Records from a dataset
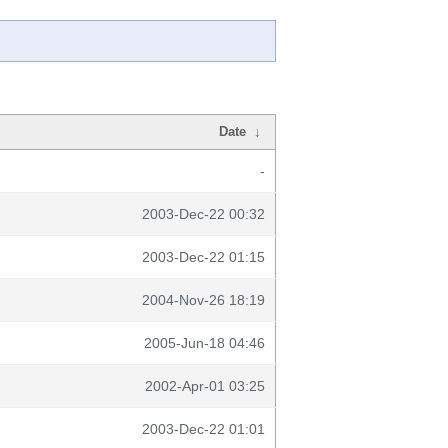
Date
↓
-
2003-Dec-22 00:32
2003-Dec-22 01:15
2004-Nov-26 18:19
2005-Jun-18 04:46
2002-Apr-01 03:25
2003-Dec-22 01:01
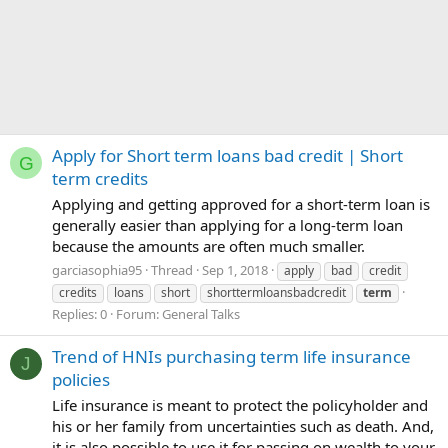
Apply for Short term loans bad credit | Short
G
term credits
Applying and getting approved for a short-term loan is
generally easier than applying for a long-term loan
because the amounts are often much smaller.
garciasophia95
Thread
Sep 1, 2018
apply
bad
credit
credits
loans
short
shorttermloansbadcredit
term
Replies: 0
Forum:
General Talks
Trend of HNIs purchasing term life insurance
J
policies
Life insurance is meant to protect the policyholder and
his or her family from uncertainties such as death. And,
it is also possible to use it for passing on wealth to your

• **Task details**
In the copy, include every line of the records exactly and none of the images.

• **Answer**
Date
↓
-
2003-Dec-22 00:32
2003-Dec-22 01:15
2004-Nov-26 18:19
2005-Jun-18 04:46
2002-Apr-01 03:25
2003-Dec-22 01:01
Apply for Short term loans bad credit | Short
G
term credits
Applying and getting approved for a short-term loan is
generally easier than applying for a long-term loan
because the amounts are often much smaller.
garciasophia95
Thread
Sep 1, 2018
apply
bad
credit
credits
loans
short
shorttermloansbadcredit
term
Replies: 0
Forum:
General Talks
Trend of HNIs purchasing term life insurance
J
policies
Life insurance is meant to protect the policyholder and
his or her family from uncertainties such as death. And,
it is also possible to use it for passing on wealth to your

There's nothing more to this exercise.